I have many GPUs and I want try to divide the buffer size and run parallel RT render, but I don’t know how can I set to divide task when use Optix SDK. Please help me, I am not so familiar with CUDA, but I have passion to do this thing :)
How many GPUs do you have? Are they on the same machine, or different machines over network?
OptiX provides a transparent layer for multiple GPUs on the same machine. Calling setDevices with multiple GPUs will let OptiX to manage these GPUs for you. Then launching an OptiX kernel, the threads will be automatically dispatched to different GPUs to execute.
More details here:
Thanks for your reply. I think maybe I said above is more likely divided every frame to use multiple GPUs parallel render, and at last combine all subframes. And just now I have read a artile, it express that we can not total manually control GPU device by using Optix. So I think now I can only distribute different frame to schedule task but I cann’t free distribut one frame. Is my understanding correct?
Yes, OptiX 6 will distribute a single launch among multiple compatible active devices automatically, so effectively all devices in the OptiX context work on the same frame at a time today.
Hi! Thanks for your reply.
I think now I can assign continuous frame to different device, but I need let them repeated create and operate the same Context, through it result in many repeat calculation, but I think it maybe bring better rendering effect for a realtime render scenario, because mutiple device can overlap overhead of communication or compress buffer etc. Am I think right? Is there any better advice for the efficiency of realtime remote rendering?

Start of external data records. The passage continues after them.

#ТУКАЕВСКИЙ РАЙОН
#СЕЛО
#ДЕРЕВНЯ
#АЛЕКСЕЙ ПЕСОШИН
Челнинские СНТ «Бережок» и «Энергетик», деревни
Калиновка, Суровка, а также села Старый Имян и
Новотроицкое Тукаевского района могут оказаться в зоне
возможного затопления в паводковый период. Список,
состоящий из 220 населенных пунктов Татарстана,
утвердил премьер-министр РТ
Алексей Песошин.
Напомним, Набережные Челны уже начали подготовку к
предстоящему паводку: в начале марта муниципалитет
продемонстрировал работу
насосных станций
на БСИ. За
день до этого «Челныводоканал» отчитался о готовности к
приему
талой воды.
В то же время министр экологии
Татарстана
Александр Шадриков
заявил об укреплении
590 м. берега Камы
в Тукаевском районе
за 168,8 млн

For realtime rendering you would rather want to have all GPUs working on one frame to reduce latency.
You cannot target either one or the other device with OptiX 6 in a single OptiX context. You would need two contexts in one process for that. In the past that wasn’t actually working at all, but it should have been improved.
Note that the OptiX 1 to 6 API is also not multi-threading safe so interleaving things on one context isn’t working either.

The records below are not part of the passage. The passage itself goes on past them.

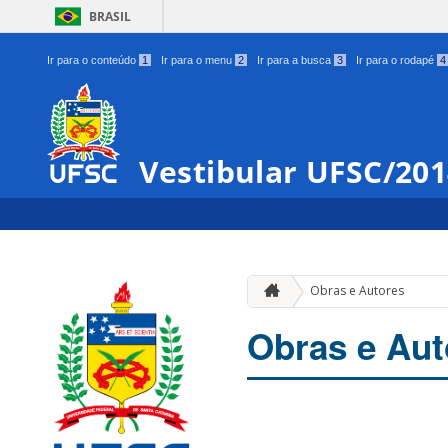
BRASIL
Ir para o conteúdo
1
Ir para o menu
2
Ir para a busca
3
Ir para o rodapé
4
Vestibular UFSC/20
Obras e Autores
Obras e Aut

If this is for realtime gaming, you might also want to look at the NVIDIA Vulkan Raytracing extensions or DXR.
You wouldn’t need any interoperability to CUDA there because the raytracing is in the graphics API itself.
If your project is not on a tight schedule, I would recommend to keep following the NVIDIA announcements in the not so distant future.
Teaser post here: https://devtalk.nvidia.com/default/topic/1055077/optix-bad-performance-with-dynamic-objects
Thank you very much!
I’m a junior student major in CS and I have some experiences on parellel programming on supercomputer. In this summer I have a chance involved in a rendering project. So I am thinking make our work more efficiency. And yes, we also try to use Vulkan to implement the project. Thanks for your advice!